Sie durfte für ihre Freundin Munaya ein Brautkleid nähen.
Und dies sollte genau durchdacht und geplant sein.
Viele Tage saß sie vor ihren Pergamenten und skizzierte ein Kleid nach dem anderen, wohl dabei bedacht, nicht die Sitten und Gebräuche des Inselvolkes zu missachten.
Prüfend legte sie nun alle Skizzen auf den Boden des Zunfthauses und sortierte eines nach dem anderen aus.

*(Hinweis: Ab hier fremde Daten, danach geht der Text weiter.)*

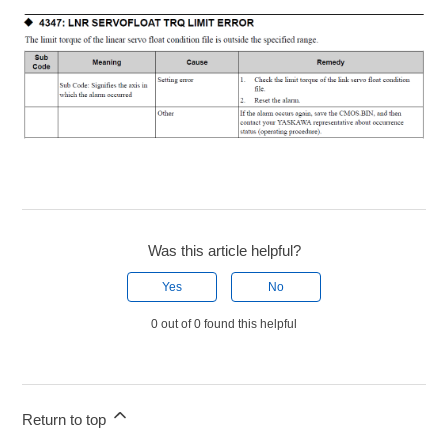
Was this article helpful?
Yes
No
0 out of 0 found this helpful
Return to top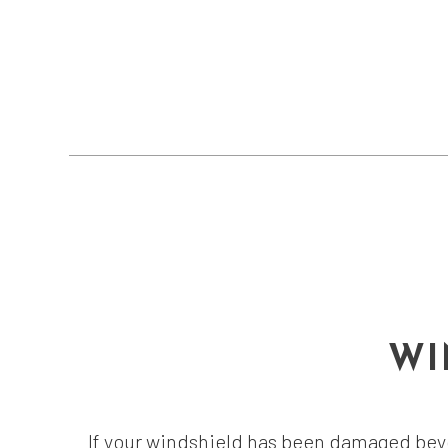
WI
If your windshield has been damaged beyo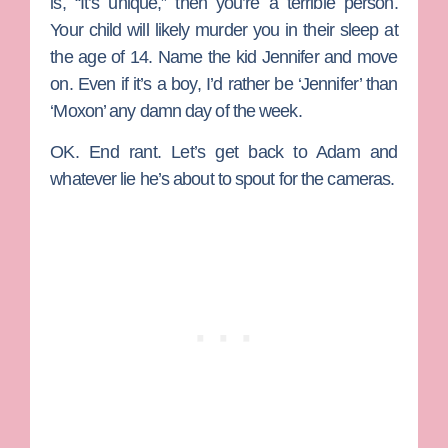
is, “It’s unique,” then you’re a terrible person.
Your child will likely murder you in their sleep at
the age of 14. Name the kid Jennifer and move
on. Even if it’s a boy, I’d rather be ‘Jennifer’ than
‘Moxon’ any damn day of the week.
OK. End rant. Let’s get back to Adam and
whatever lie he’s about to spout for the cameras.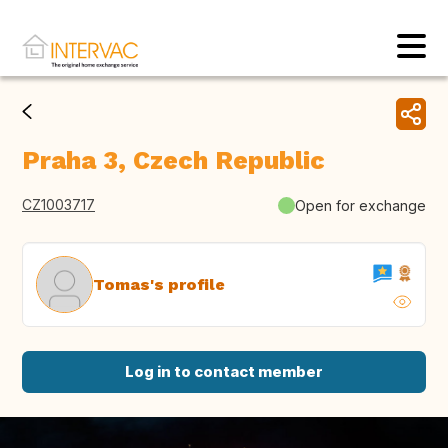
Praha 3, Czech Republic
CZ1003717
Open for exchange
Tomas's profile
Log in to contact member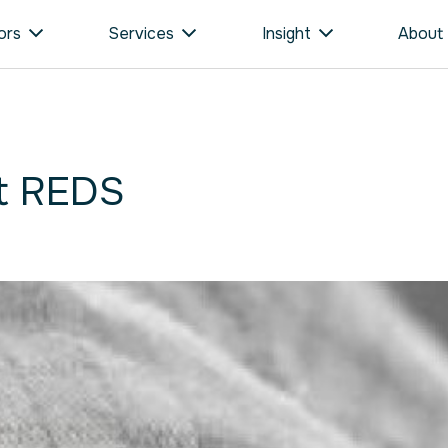
ors
Services
Insight
About
t REDS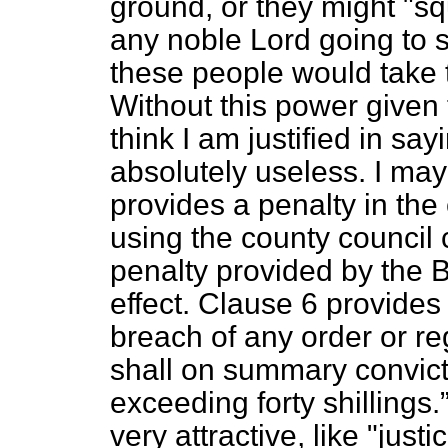
ground, or they might
"sq
any noble Lord going to 
these people would take th
Without this power given 
think I am justified in say
absolutely useless. I may 
provides a penalty in the
using the county council
penalty provided by the Bi
effect. Clause 6 provide
breach of any order or re
shall on summary convicti
exceeding forty shillings.
very attractive, like "just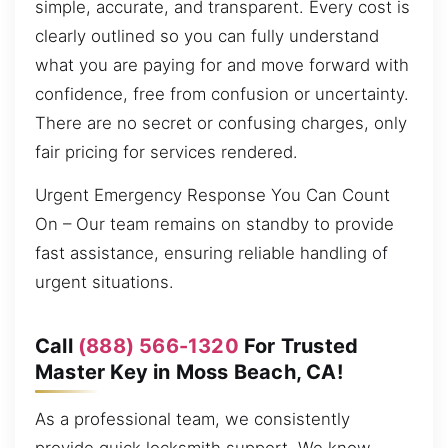
simple, accurate, and transparent. Every cost is
clearly outlined so you can fully understand
what you are paying for and move forward with
confidence, free from confusion or uncertainty.
There are no secret or confusing charges, only
fair pricing for services rendered.
Urgent Emergency Response You Can Count
On – Our team remains on standby to provide
fast assistance, ensuring reliable handling of
urgent situations.
Call
(888) 566-1320
For Trusted
Master Key in Moss Beach, CA!
As a professional team, we consistently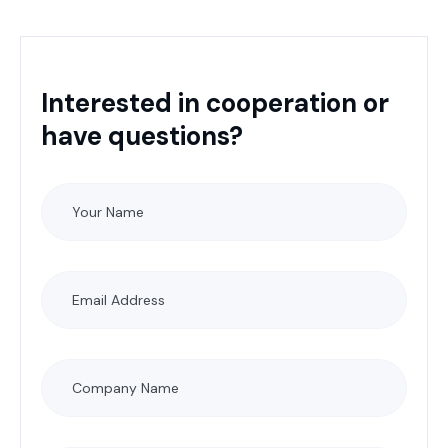
Interested in cooperation or
have questions?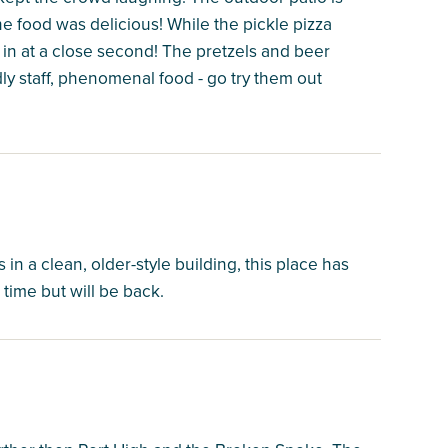
e food was delicious! While the pickle pizza
 in at a close second! The pretzels and beer
dly staff, phenomenal food - go try them out
in a clean, older-style building, this place has
time but will be back.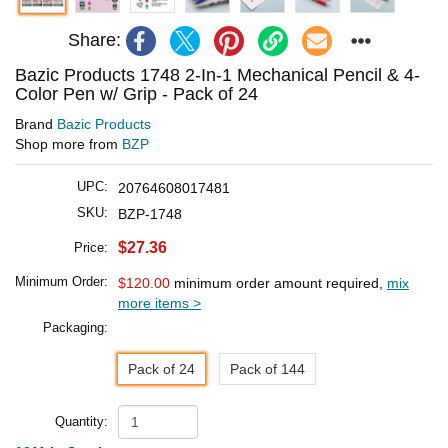
Share:
Bazic Products 1748 2-In-1 Mechanical Pencil & 4-
Color Pen w/ Grip - Pack of 24
Brand
Bazic Products
Shop more from
BZP
UPC:
20764608017481
SKU:
BZP-1748
$27.36
Price:
Minimum Order:
$120.00
minimum order amount required,
mix
more items >
Packaging:
Pack of 24
Pack of 144
Quantity: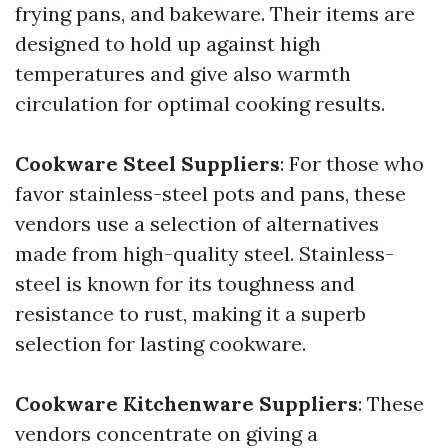
frying pans, and bakeware. Their items are
designed to hold up against high
temperatures and give also warmth
circulation for optimal cooking results.
Cookware Steel Suppliers
: For those who
favor stainless-steel pots and pans, these
vendors use a selection of alternatives
made from high-quality steel. Stainless-
steel is known for its toughness and
resistance to rust, making it a superb
selection for lasting cookware.
Cookware Kitchenware Suppliers
: These
vendors concentrate on giving a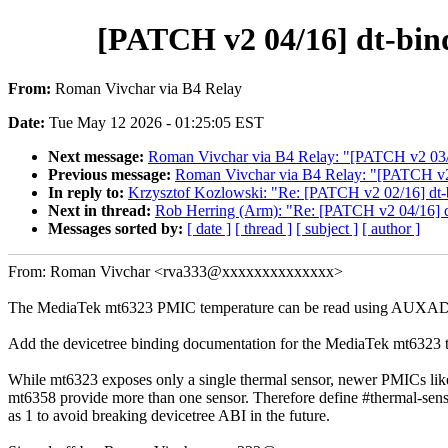
[PATCH v2 04/16] dt-bin
From:
Roman Vivchar via B4 Relay
Date:
Tue May 12 2026 - 01:25:05 EST
Next message:
Roman Vivchar via B4 Relay: "[PATCH v2 03/
Previous message:
Roman Vivchar via B4 Relay: "[PATCH v2
In reply to:
Krzysztof Kozlowski: "Re: [PATCH v2 02/16] dt
Next in thread:
Rob Herring (Arm): "Re: [PATCH v2 04/16] d
Messages sorted by:
[ date ]
[ thread ]
[ subject ]
[ author ]
From: Roman Vivchar <rva333@xxxxxxxxxxxxxx>
The MediaTek mt6323 PMIC temperature can be read using AUXAD
Add the devicetree binding documentation for the MediaTek mt6323 
While mt6323 exposes only a single thermal sensor, newer PMICs lik
mt6358 provide more than one sensor. Therefore define #thermal-sens
as 1 to avoid breaking devicetree ABI in the future.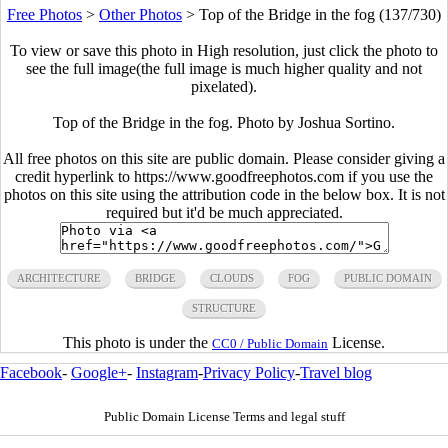
Free Photos
>
Other Photos
>
Top of the Bridge in the fog (137/730)
To view or save this photo in High resolution, just click the photo to
see the full image(the full image is much higher quality and not
pixelated).
Top of the Bridge in the fog. Photo by Joshua Sortino.
All free photos on this site are public domain. Please consider giving a
credit hyperlink to https://www.goodfreephotos.com if you use the
photos on this site using the attribution code in the below box. It is not
required but it'd be much appreciated.
ARCHITECTURE
BRIDGE
CLOUDS
FOG
PUBLIC DOMAIN
STRUCTURE
This photo is under the
License.
CC0 / Public Domain
Facebook
-
Google+
-
Instagram
-
Privacy Policy
-
Travel blog
Public Domain License Terms and legal stuff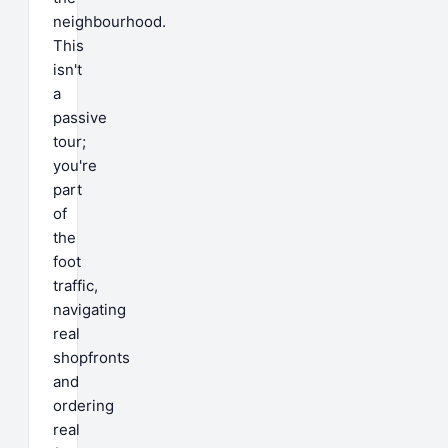
neighbourhood.
This
isn't
a
passive
tour;
you're
part
of
the
foot
traffic,
navigating
real
shopfronts
and
ordering
real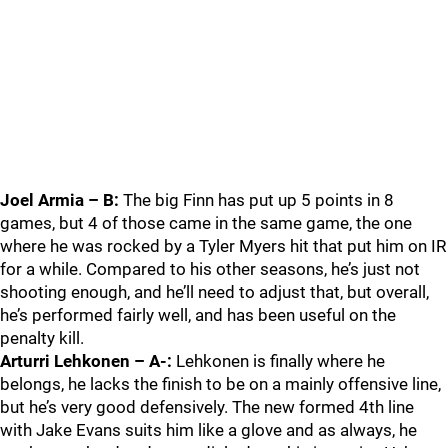
Joel Armia – B:
The big Finn has put up 5 points in 8
games, but 4 of those came in the same game, the one
where he was rocked by a Tyler Myers hit that put him on IR
for a while. Compared to his other seasons, he’s just not
shooting enough, and he’ll need to adjust that, but overall,
he’s performed fairly well, and has been useful on the
penalty kill.
Arturri Lehkonen – A-:
Lehkonen is finally where he
belongs, he lacks the finish to be on a mainly offensive line,
but he’s very good defensively. The new formed 4th line
with Jake Evans suits him like a glove and as always, he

Endlich….die drei Schönsten wollte sie Munaya zur Auswahl überlassen, die Stoffwahl jedoch sollte eine Überraschung werden.
So packte sie ihre Entwürfe ein, begab sich aufs Schiff und reiste nach Menek’Ur.
Lange saßen die beiden zusammen, überlegten, tüftelten und endlich hatten sie ihn….
den aller, allerschönsten Entwurf für ein Brautkleid.
Schnell verabschiedete sich Amelie von ihrer Freundin und begab sich sogleich zu den berühmten Seidenhändlern Menek’Urs.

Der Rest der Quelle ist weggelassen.